La startup de Po, fondée à l'origine en Europe mais désormais basée en Israël et aux États-Unis, est sur le point de lancer les deux premiers d'une constellation prévue de 24 satellites qui surveilleront la météo spatiale et fourniront des rapports et des prévisions en temps quasi réel.
Il n'est pas destiné à remplacer les instruments scientifiques actuellement dans l'espace, mais à augmenter leurs données (dont une grande partie est publique) avec un flux volumineux et exclusif qui permet une surveillance plus précise et plus rapide.
Po a expliqué que même si de nombreuses entreprises et gouvernements sont de plus en plus conscients de la nécessité de meilleures prévisions météorologiques spatiales, les satellites vieillissent et les données sont difficiles à partager.
« L'infrastructure de surveillance de la météorologie spatiale a été développée à la fin des années 90 et de nombreux modèles scientifiques ont été développés il y a 50 ans », a déclaré Po. Les accords de partage d'informations entre des organisations comme la NASA, la NOAA et l'ESA sont complexes, et les données elles-mêmes ne sont pas faciles à intégrer et à harmoniser.
« Il n’y a personne dans les entreprises qui ont besoin de ces données et qui puisse les comprendre. Ce qu'il faut, c'est, par exemple, des alertes pour différents niveaux d'alerte pour le lancement ou pour les compagnies aériennes. Tout le monde utilise les données météorologiques mais personne ne pense à la manière dont elles sont générées : on veut juste savoir s'il va pleuvoir ou non. C'est pareil ici », a-t-il poursuivi.
Mission Space utilise actuellement des sources publiques, effectuant le travail de normalisation pour créer une sorte de flux de données unifié. Mais ils lanceront les deux premiers de leurs propres satellites au premier trimestre 2025, et d’autres sont prévus plus tard dans l’année.

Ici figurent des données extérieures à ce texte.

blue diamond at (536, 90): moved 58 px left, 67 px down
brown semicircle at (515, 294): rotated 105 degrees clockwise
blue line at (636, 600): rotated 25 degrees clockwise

Po a déclaré qu'ils pourraient probablement lancer plus rapidement, mais qu'il est plus avantageux d'apprendre dès le premier set et de s'améliorer au fur et à mesure. « Ingénieurs … » a-t-il déclaré, « il y a toujours plus de changements. »

Les satellites eux-mêmes (appelés Zohar) sont spécialisés mais pas exotiques, a-t-il noté, ce qui conduit à un coût inférieur à celui auquel on pourrait s'attendre pour une constellation de 24 satellites. L’important est qu’ils collectent toujours 15 paramètres mille fois par seconde.

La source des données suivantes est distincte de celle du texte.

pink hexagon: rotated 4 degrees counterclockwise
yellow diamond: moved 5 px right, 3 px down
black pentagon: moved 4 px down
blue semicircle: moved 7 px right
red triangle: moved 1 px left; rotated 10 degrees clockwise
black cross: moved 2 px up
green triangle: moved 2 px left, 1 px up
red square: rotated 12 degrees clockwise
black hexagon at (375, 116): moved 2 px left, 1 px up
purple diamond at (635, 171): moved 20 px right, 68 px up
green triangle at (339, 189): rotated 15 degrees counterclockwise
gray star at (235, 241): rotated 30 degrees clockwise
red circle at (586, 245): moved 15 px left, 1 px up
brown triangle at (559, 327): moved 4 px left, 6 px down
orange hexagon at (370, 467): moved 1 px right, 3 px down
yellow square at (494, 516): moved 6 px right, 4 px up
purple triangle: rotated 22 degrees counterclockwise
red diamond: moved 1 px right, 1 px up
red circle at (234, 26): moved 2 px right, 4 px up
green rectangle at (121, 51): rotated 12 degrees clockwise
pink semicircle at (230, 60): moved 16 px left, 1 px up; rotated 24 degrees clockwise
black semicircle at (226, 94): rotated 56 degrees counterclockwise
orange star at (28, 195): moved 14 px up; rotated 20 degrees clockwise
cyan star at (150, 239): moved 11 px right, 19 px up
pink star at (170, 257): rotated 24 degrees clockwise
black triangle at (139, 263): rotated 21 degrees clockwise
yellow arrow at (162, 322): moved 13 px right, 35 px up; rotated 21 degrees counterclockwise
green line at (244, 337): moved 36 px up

« La météo spatiale est un jeu de monopole des données : le premier à lancer la constellation et à construire l’infrastructure gagnera », a-t-il prédit. « Même avec une demi-constellation, nous générerons en deux ans mille fois plus de données météorologiques spatiales que les humains n'en ont généré au cours des 60 dernières années. Et les données en temps réel nous permettront de développer des modèles d'apprentissage automatique basés sur celles-ci. »

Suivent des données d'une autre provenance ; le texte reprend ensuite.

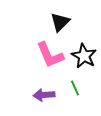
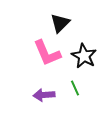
black triangle: moved 1 px down
pink L-shape: moved 3 px left, 2 px up
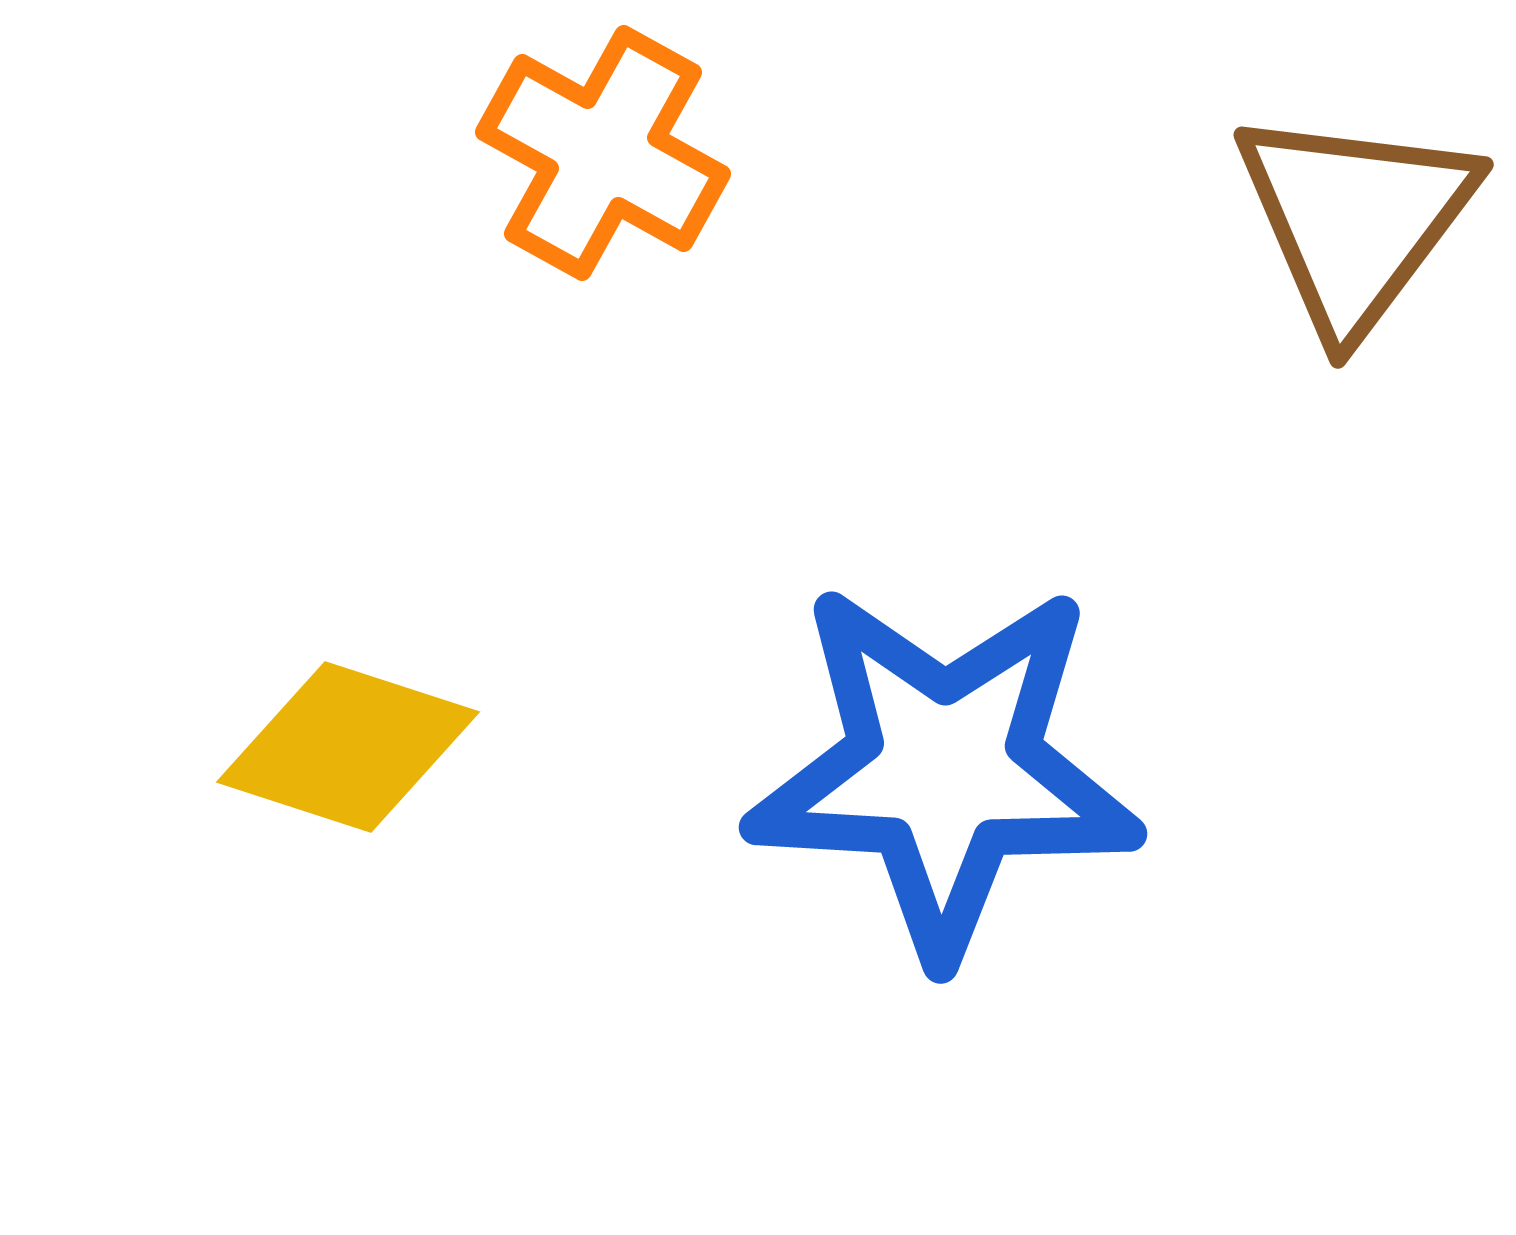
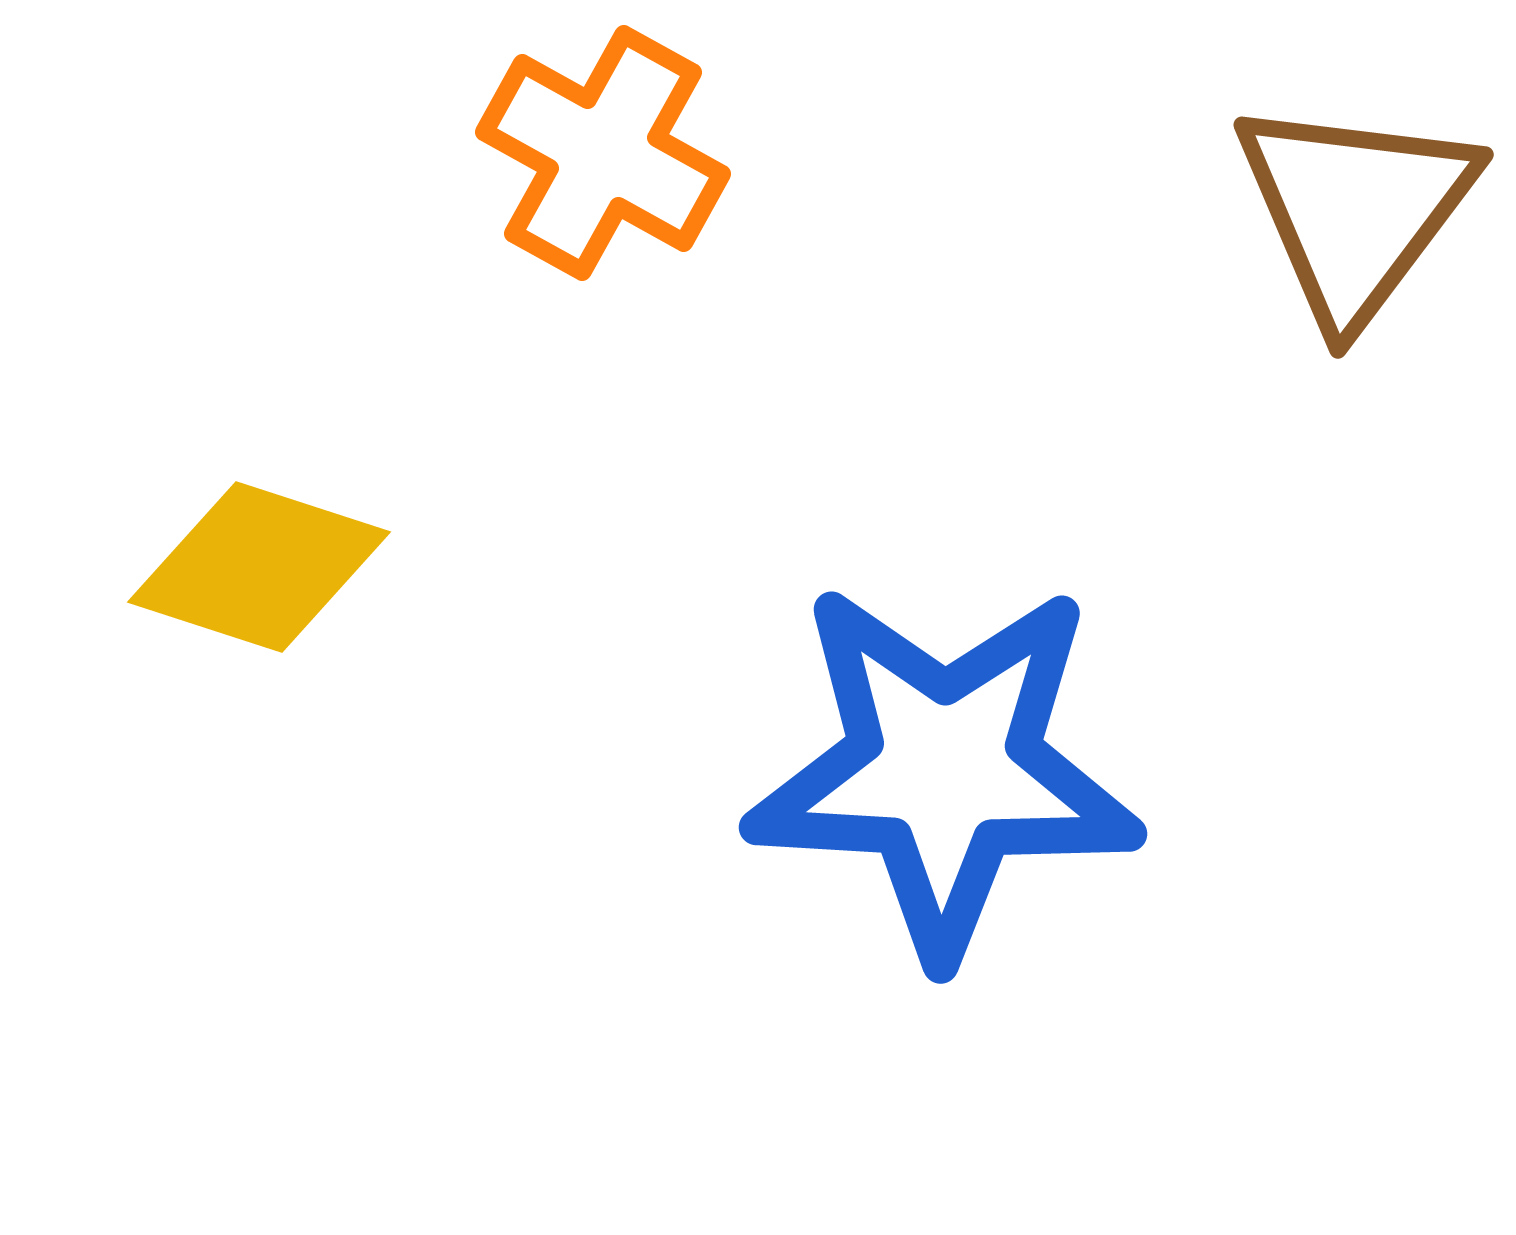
brown triangle: moved 10 px up
yellow diamond: moved 89 px left, 180 px up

Ils ne sont pas en concurrence avec les gouvernements et les organisations scientifiques, a-t-il affirmé, ni même avec les startups qui cherchent à servir ces clients – la collaboration est une nécessité pour un certain nombre de raisons.
Leurs clients sont « l’aérospatiale en général ; les opérateurs de satellites et les entreprises de tourisme spatial ; quiconque fait des stations spatiales privées. Ils sont tous très conscients du problème », a déclaré Po. « C'était de notoriété publique dans l'industrie aéronautique, mais désormais les entreprises s'intéressent réellement aux solutions. Et bien sûr, pour la défense, ils ont développé le domaine, et vous devez être sûr que vous n'aurez pas de problèmes lors d'opérations spatiales critiques. Avec le niveau de précision actuel, c'est difficile pour eux.
Même si les lectures et prévisions en temps réel devront attendre la constellation complète, la paire qui augmentera dans quelques mois devrait offrir une nette amélioration par rapport aux offres existantes. Aucune date exacte n'est fixée pour le lancement.